Greenglass pleaded guilty before the start of the trial. The principal testimony as to the conspiracy came from Greenglass, his wife and Harry Gold. After trial Greenglass was sentenced to a term of fifteen years. Gold, at the time of trial, was serving a thirty-year sentence imposed upon his plea of guilty in the District Court of Pennsylvania to an indictment charging him and Dr.
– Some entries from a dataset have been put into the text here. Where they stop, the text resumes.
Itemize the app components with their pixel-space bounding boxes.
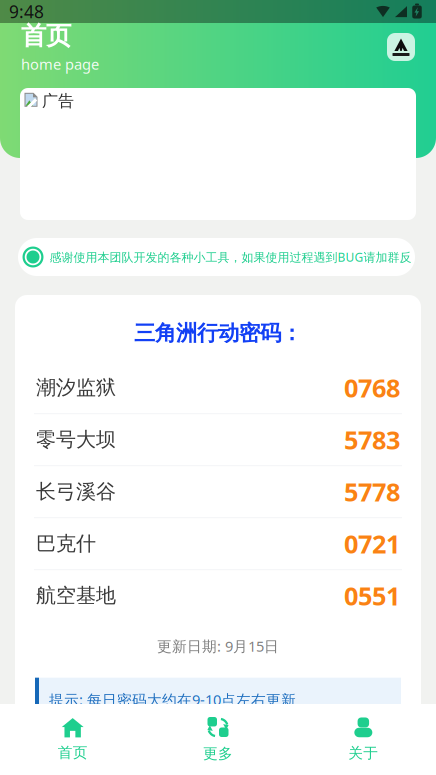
button[interactable]: 航空基地 (15, 570, 421, 622)
button[interactable]: 关于 (291, 704, 436, 775)
button[interactable]: 零号大坝 (15, 414, 421, 466)
staticText: 更多 (203, 744, 233, 762)
staticText: 巴克什 (36, 531, 96, 556)
button[interactable]: 巴克什 (15, 518, 421, 570)
staticText: 9:48 (9, 0, 44, 23)
staticText: 长弓溪谷 (36, 479, 116, 504)
staticText: 5783 (344, 423, 400, 456)
button[interactable]: 潮汐监狱 (15, 362, 421, 414)
staticText: 0551 (344, 579, 400, 612)
staticText: 航空基地 (36, 583, 116, 608)
staticText: 广告 (42, 91, 74, 111)
button[interactable]: 首页 (0, 704, 145, 775)
staticText: 感谢使用本团队开发的各种小工具，如果使用过程遇到BUG请加群反 (50, 249, 412, 265)
staticText: 首页 (21, 20, 71, 51)
staticText: 潮汐监狱 (36, 375, 116, 400)
staticText: 关于 (348, 744, 378, 762)
staticText: 0768 (344, 371, 400, 404)
button[interactable]: 更多 (145, 704, 291, 775)
staticText: 零号大坝 (36, 427, 116, 452)
button[interactable]: 感谢使用本团队开发的各种小工具，如果使用过程遇到BUG请加群反 (18, 238, 415, 276)
staticText: 提示: 每日密码大约在9-10点左右更新 (49, 690, 296, 709)
staticText: 更新日期: 9月15日 (157, 636, 279, 656)
button[interactable]: 长弓溪谷 (15, 466, 421, 518)
staticText: 首页 (58, 744, 88, 762)
staticText: home page (21, 54, 99, 74)
button[interactable]: App info (387, 33, 415, 61)
staticText: 三角洲行动密码： (134, 320, 302, 346)
staticText: 5778 (344, 475, 400, 508)
staticText: 0721 (344, 527, 400, 560)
Klaus Fuchs with conspiracy to violate the Espionage Act. Gold's testimony involved Fuchs, a British scientist, in the conspiracy charged in the instant indictment. The Rosenbergs took the witness stand. The petitioner did not testify.
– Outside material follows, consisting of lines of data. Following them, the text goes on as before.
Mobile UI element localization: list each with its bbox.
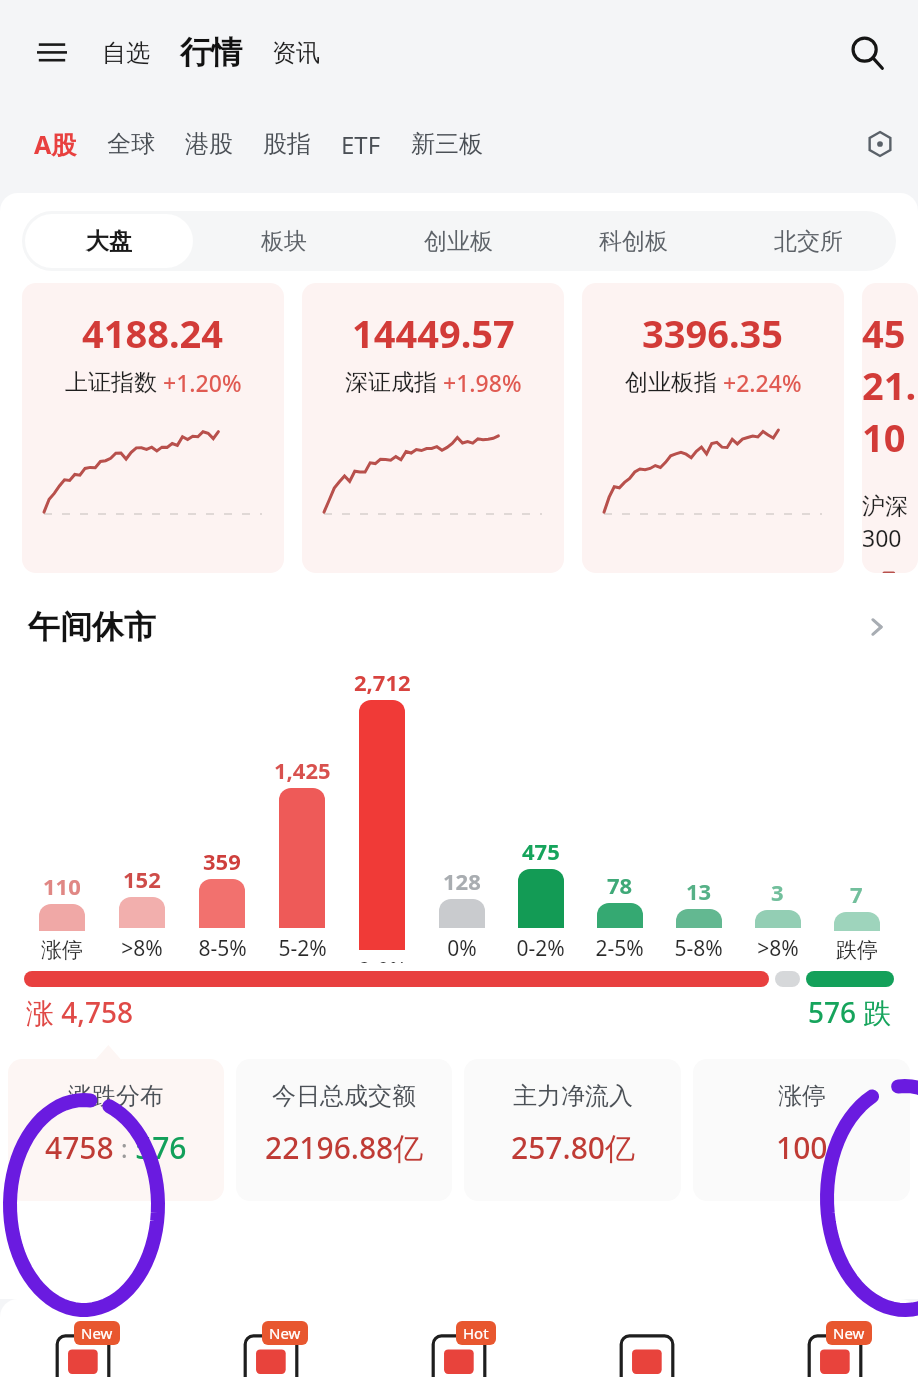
staticText: 100: [776, 1127, 828, 1168]
button[interactable]: 涨跌分布: [8, 1059, 224, 1201]
staticText: 14449.57: [352, 307, 515, 359]
staticText: 3: [771, 877, 784, 907]
button[interactable]: Menu: [28, 29, 76, 77]
staticText: New: [81, 1323, 113, 1343]
staticText: 2-5%: [595, 934, 644, 963]
staticText: 北交所: [774, 227, 843, 256]
staticText: 576 跌: [808, 993, 892, 1031]
staticText: 上证指数: [65, 368, 157, 397]
staticText: 涨 4,758: [26, 993, 133, 1031]
staticText: 22196.88亿: [265, 1127, 424, 1168]
staticText: 1,425: [274, 755, 331, 785]
button[interactable]: 午间休市: [0, 587, 918, 667]
button[interactable]: [39, 904, 85, 931]
staticText: 板块: [261, 227, 307, 256]
button[interactable]: Shortcut 5: [792, 1305, 878, 1371]
staticText: 股指: [263, 129, 311, 159]
button[interactable]: 港股: [177, 123, 241, 165]
staticText: 4521.10: [862, 307, 918, 463]
staticText: 沪深300: [862, 492, 918, 553]
staticText: 5-2%: [278, 934, 327, 963]
button[interactable]: 4188.24: [22, 283, 284, 573]
staticText: 主力净流入: [513, 1081, 633, 1111]
staticText: 今日总成交额: [272, 1081, 416, 1111]
staticText: 港股: [185, 129, 233, 159]
button[interactable]: [119, 897, 165, 928]
staticText: :: [114, 1130, 135, 1165]
button[interactable]: [755, 910, 801, 928]
staticText: 全球: [107, 129, 155, 159]
staticText: 8-5%: [198, 934, 247, 963]
staticText: 475: [522, 836, 560, 866]
button[interactable]: 主力净流入: [464, 1059, 681, 1201]
staticText: 创业板: [424, 227, 493, 256]
staticText: 5-8%: [674, 934, 723, 963]
button[interactable]: [676, 909, 722, 928]
button[interactable]: Shortcut 2: [228, 1305, 314, 1371]
staticText: 自选: [102, 38, 150, 68]
button[interactable]: [518, 869, 564, 928]
staticText: New: [269, 1323, 301, 1343]
button[interactable]: 创业板: [374, 214, 543, 268]
staticText: +2.24%: [723, 367, 802, 398]
staticText: 涨停: [41, 937, 83, 963]
button[interactable]: [439, 899, 485, 928]
staticText: 0%: [447, 934, 477, 963]
button[interactable]: 科创板: [549, 214, 718, 268]
staticText: 128: [443, 866, 481, 896]
staticText: 13: [686, 876, 712, 906]
staticText: 创业板指: [625, 368, 717, 397]
staticText: 359: [203, 846, 241, 876]
staticText: 7: [850, 879, 863, 909]
staticText: 110: [43, 871, 81, 901]
button[interactable]: [359, 700, 405, 950]
button[interactable]: 资讯: [268, 38, 324, 68]
staticText: +1.98%: [443, 367, 522, 398]
button[interactable]: [279, 788, 325, 928]
staticText: 科创板: [599, 227, 668, 256]
staticText: 152: [123, 864, 161, 894]
button[interactable]: 行情: [176, 33, 246, 72]
staticText: 行情: [180, 33, 242, 72]
button[interactable]: [199, 879, 245, 928]
button[interactable]: [834, 912, 880, 931]
staticText: 2-0%: [358, 956, 407, 963]
staticText: ETF: [341, 128, 381, 161]
button[interactable]: 今日总成交额: [236, 1059, 452, 1201]
button[interactable]: 板块: [199, 214, 368, 268]
button[interactable]: Shortcut 4: [604, 1305, 690, 1371]
staticText: Hot: [463, 1323, 489, 1343]
button[interactable]: 自选: [98, 38, 154, 68]
button[interactable]: 3396.35: [582, 283, 844, 573]
button[interactable]: 新三板: [403, 123, 491, 165]
staticText: 深证成指: [345, 368, 437, 397]
staticText: >8%: [757, 934, 799, 963]
staticText: 涨停: [778, 1081, 826, 1111]
staticText: 跌停: [836, 937, 878, 963]
button[interactable]: Customize: [858, 122, 902, 166]
button[interactable]: 14449.57: [302, 283, 564, 573]
staticText: New: [833, 1323, 865, 1343]
staticText: >8%: [121, 934, 163, 963]
button[interactable]: 大盘: [25, 214, 193, 268]
staticText: 576: [135, 1127, 187, 1168]
button[interactable]: ETF: [333, 122, 389, 167]
staticText: A股: [34, 127, 77, 161]
button[interactable]: 全球: [99, 123, 163, 165]
staticText: 涨跌分布: [68, 1081, 164, 1111]
button[interactable]: Search: [840, 26, 894, 80]
button[interactable]: 股指: [255, 123, 319, 165]
staticText: 78: [607, 870, 633, 900]
button[interactable]: 北交所: [724, 214, 893, 268]
button[interactable]: A股: [26, 121, 85, 167]
staticText: +1.20%: [163, 367, 242, 398]
button[interactable]: 涨停: [693, 1059, 910, 1201]
button[interactable]: 4521.10: [862, 283, 918, 573]
staticText: 新三板: [411, 129, 483, 159]
button[interactable]: Shortcut 1: [40, 1305, 126, 1371]
staticText: 2,712: [354, 667, 411, 697]
button[interactable]: Shortcut 3: [416, 1305, 502, 1371]
staticText: 午间休市: [28, 607, 156, 647]
staticText: 大盘: [86, 227, 132, 256]
button[interactable]: [597, 903, 643, 928]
The evidence of petitioner's participation in the conspiracy came principally from Max Elitcher, a college classmate of both petitioner and Julius Rosenberg. Elitcher, who within the indictment period worked in the Navy Department and later in national defense plants engaged in classified projects, testified in substance that petitioner and Rosenberg had attempted to secure from him classified antiaircraft and fire control information for the Soviet Union, and had urged him not to leave his Navy Department job because he could be valuable there in espionage. Elitcher also testified that Sobell had in his possession material contained in a 35 millimeter film can described by Sobell as valuable information, and that he accompanied Sobell on the occasion of its delivery to Rosenberg. In addition, to establish consciousness of guilt, the government introduced evidence that petitioner fled to Mexico with intent not to return, and that the flight followed an escape pattern urged by Rosenberg upon the Greenglasses. The jury was instructed that if they disbelieved Elitcher they were to acquit the petitioner.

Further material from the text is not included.